Sir,—General Lopez de Santa Anna, who so admired the St Patrick’s Battalion, did not forget the martial qualities of the Irish soldier. In 1866 while living in exile in New York he offered his support to the Mexican Republic in its fight against the French. This was rejected but on 29 September 1866 the New York Herald, under the headline ‘A Mexican Fenian movement, Mexico for the Milesians’, reported that Santa Anna had declared himself ‘General-in-Chief of the Mexican Republic’, and was negotiating to hire the army of the Roberts wing of the Fenian Brotherhood.

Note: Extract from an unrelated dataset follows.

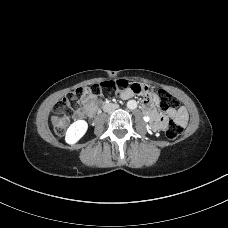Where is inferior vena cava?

Santa Anna’s initiative was timely coming as it did the day after it had been announced that Roberts was not to be prosecuted for his part in the abortive Fenian invasion of Canada, and that the Fenian Brotherhood’s confiscated arms were to be returned to them. The Herald reported that Santa Anna had acquired three large steamers as transports and that he had held several conferences with William R. Roberts, Thomas W. Sweeny and other Fenian chiefs. Santa Anna, it was said, had laid matters before them in such a favourable light ‘that these gentlemen have shut their eyes to the advantages of Canada and are more zealously educating the Irish in the belief that Mexico is the country specially designated by Providence as best fitted for the development of the Milesian race’.
Roberts’ response to the Herald’s exuberance was more measured and might have been drafted for him by a modern press agent:
Colonel Roberts said a number of interviews had taken place between himself and General Santa Anna, several of which were of a private and personal nature, and the balance of which were in relation to public matters of which he was not at liberty to give details.